#### WHAT THE TASK REQUIRES
The expected output is the line bearing "Denny Connolly" followed by all remaining lines of the records, each restated word for word.

Items listed in a dataset
———
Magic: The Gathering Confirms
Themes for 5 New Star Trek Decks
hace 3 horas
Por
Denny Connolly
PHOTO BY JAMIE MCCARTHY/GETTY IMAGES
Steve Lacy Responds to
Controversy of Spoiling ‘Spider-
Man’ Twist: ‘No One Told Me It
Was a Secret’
———
#### RESPONSE
Denny Connolly
PHOTO BY JAMIE MCCARTHY/GETTY IMAGES
Steve Lacy Responds to
Controversy of Spoiling ‘Spider-
Man’ Twist: ‘No One Told Me It
Was a Secret’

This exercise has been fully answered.